Kosmachevskaya said that in the case of her new husband’s death, she plans to take full responsibility for searching for him, identifying him, burying him, and notifying his loved ones. “If it comes down to it, I’m the one who will tell the doctor that my husband wants to be an organ donor. I’m the one who won’t ask the priest to sing, because my husband didn’t want that. I’m the one who will carry out his last wish and who will be the first to meet him when he returns after the victory,” she said.

According to Kosmachevskaya, her friend’s biggest fear is that he’ll disappear and nobody will know what happened to him.
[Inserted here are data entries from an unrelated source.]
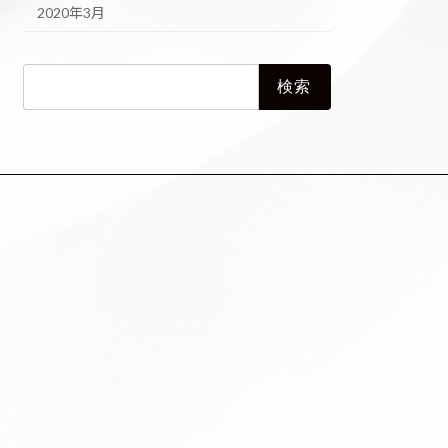
2020年3月
検
索: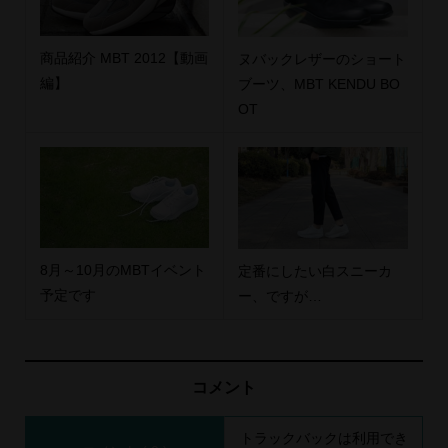
商品紹介 MBT 2012【動画
ヌバックレザーのショート
編】
ブーツ、MBT KENDU BO
OT
8月～10月のMBTイベント
定番にしたい白スニーカ
予定です
ー、ですが…
コメント
トラックバックは利用でき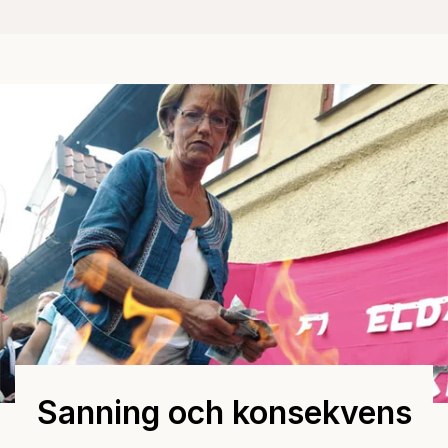
Sanning och konsekvens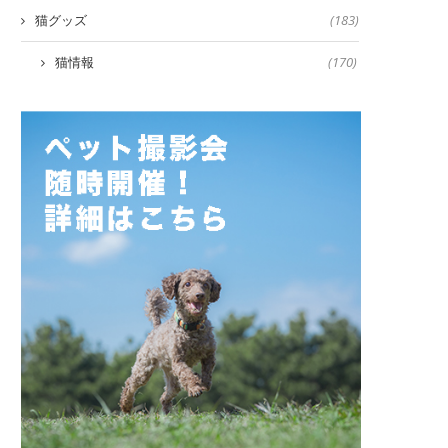
猫グッズ
(183)
猫情報
(170)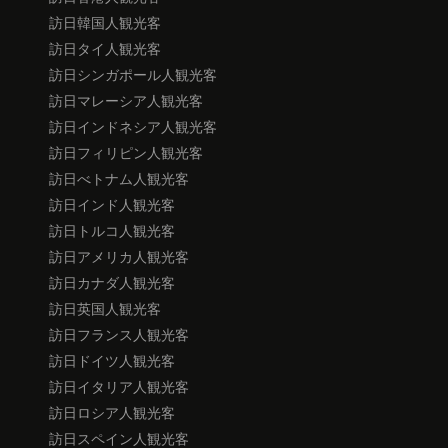
訪日韓国人観光客
訪日タイ人観光客
訪日シンガポール人観光客
訪日マレーシア人観光客
訪日インドネシア人観光客
訪日フィリピン人観光客
訪日べトナム人観光客
訪日インド人観光客
訪日トルコ人観光客
訪日アメリカ人観光客
訪日カナダ人観光客
訪日英国人観光客
訪日フランス人観光客
訪日ドイツ人観光客
訪日イタリア人観光客
訪日ロシア人観光客
訪日スペイン人観光客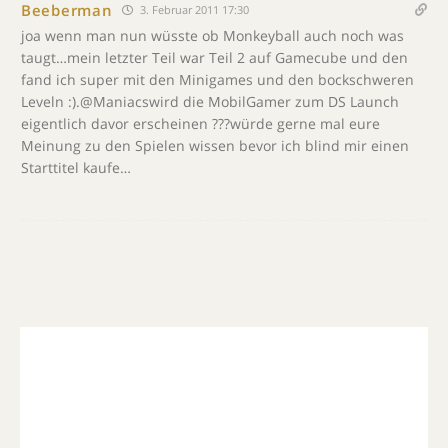
Beeberman
3. Februar 2011 17:30
joa wenn man nun wüsste ob Monkeyball auch noch was
taugt…mein letzter Teil war Teil 2 auf Gamecube und den
fand ich super mit den Minigames und den bockschweren
Leveln :).@Maniacswird die MobilGamer zum DS Launch
eigentlich davor erscheinen ???würde gerne mal eure
Meinung zu den Spielen wissen bevor ich blind mir einen
Starttitel kaufe…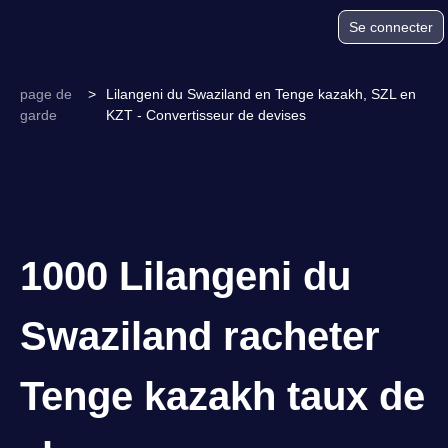
Se connecter
page de
>
Lilangeni du Swaziland en Tenge kazakh, SZL en
garde
KZT - Convertisseur de devises
1000 Lilangeni du
Swaziland racheter
Tenge kazakh taux de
She noted that there have been cases where slain soldiers have had to be identified from body parts alone: “Often, it’s only a person’s partner who can do that. But that won’t be considered sufficient [evidence in the case of a same-sex relationship], so I’m going to be the escort, the person who can bring his partner to the morgue.”

Kosmachevskaya said she doesn’t consider herself an activist and has never gone to marches in support of equal rights, but she believes it’s wrong that same-sex couples are disenfranchised in this way during wartime. “It’s unjust, scary, and painful,” she wrote on Facebook.

In Kosmachevskaya’s view, her marriage isn’t an act of support for LGBT+ rights but for the rights of all Ukrainians. “I decided to become a wife because I love my country, and I hope it loves all of its citizens enough to take care of them, regardless of their sex or sexual orientation.”

“If this [looks like] a protest, then it’s a protest against the medieval ideas in the heads of many citizens, against the bonds that were imposed on us by the side that’s trying to destroy us, and it’s also a plea to the authorities to protect all citizens of Ukraine,” Kosmachevskaya told the BBC’s Russian Service.